Working Paper No. 423
By Filipa Sá and Francesca Viani
Reversals in capital inflows can have severe economic consequences. This paper develops a dynamic general equilibrium model to analyse the effect on interest rates, asset prices, investment, consumption, output, the exchange rate and the current account of a shift in portfolio preferences of foreign investors. The model has two countries and two asset classes (equities and bonds). It is characterised by imperfect substitutability between assets and allows for endogenous adjustment in interest rates and asset prices. Therefore, it accounts for capital gains arising from equity price movements, in addition to valuation effects caused by changes in the exchange rate. To illustrate the mechanics of the model, we calibrate it to analyse the consequences of an increase in the importance of sovereign wealth funds (SWFs). Specifically, we ask what would happen if ‘excess’ reserves held by emerging markets were transferred from central banks to SWFs.
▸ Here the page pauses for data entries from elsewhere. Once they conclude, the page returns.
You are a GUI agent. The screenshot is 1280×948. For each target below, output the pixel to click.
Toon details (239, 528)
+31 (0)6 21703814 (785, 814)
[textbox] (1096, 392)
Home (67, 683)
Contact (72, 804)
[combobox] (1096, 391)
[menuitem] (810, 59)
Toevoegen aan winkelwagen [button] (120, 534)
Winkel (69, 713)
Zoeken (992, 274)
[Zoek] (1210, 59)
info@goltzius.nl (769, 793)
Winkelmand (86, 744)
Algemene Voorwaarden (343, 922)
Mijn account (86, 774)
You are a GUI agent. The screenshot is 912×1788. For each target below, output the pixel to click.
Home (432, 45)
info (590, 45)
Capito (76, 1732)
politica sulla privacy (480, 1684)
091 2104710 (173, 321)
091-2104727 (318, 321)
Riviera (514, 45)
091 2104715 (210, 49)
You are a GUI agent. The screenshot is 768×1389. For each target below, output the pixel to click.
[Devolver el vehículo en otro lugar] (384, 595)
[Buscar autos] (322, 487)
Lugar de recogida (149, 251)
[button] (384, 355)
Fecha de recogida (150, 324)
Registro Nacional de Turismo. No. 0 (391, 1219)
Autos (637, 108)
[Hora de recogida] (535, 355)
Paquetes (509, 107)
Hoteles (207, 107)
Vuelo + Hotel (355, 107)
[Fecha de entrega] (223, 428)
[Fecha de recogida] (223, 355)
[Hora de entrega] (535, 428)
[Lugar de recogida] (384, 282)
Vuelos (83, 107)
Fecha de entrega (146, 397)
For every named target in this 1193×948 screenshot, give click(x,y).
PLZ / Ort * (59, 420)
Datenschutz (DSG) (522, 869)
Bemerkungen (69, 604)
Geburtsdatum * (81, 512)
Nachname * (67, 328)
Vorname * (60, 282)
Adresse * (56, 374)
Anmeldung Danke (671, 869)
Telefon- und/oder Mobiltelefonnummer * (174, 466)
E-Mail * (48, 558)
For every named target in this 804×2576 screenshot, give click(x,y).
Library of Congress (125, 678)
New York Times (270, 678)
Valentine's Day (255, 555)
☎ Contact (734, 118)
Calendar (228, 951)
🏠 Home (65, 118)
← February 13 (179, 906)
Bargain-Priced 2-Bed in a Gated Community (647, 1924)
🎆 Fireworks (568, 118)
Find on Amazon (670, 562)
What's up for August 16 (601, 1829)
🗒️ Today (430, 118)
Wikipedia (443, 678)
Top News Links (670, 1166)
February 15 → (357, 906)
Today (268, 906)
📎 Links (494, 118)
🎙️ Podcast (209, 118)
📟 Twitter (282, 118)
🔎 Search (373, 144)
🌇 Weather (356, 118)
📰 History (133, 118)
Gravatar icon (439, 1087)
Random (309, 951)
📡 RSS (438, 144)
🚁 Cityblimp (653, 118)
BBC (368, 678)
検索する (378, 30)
We look separately at two diversification paths: one in which SWFs keep the same allocation across bonds and equities as central banks, but move away from dollar assets (path 1); and another in which they choose the same currency composition as central banks, but shift from US bonds to US equities (path 2). In path 1, the dollar depreciates and US net debt falls on impact and increases in the long run. In path 2, the dollar depreciates and US net debt increases in the long run. In both cases, there is a reduction in the ‘exorbitant privilege’, ie, the excess return the United States receives on its assets over what it pays on its liabilities. The model is applicable to other episodes in which foreign investors change the composition of their portfolios.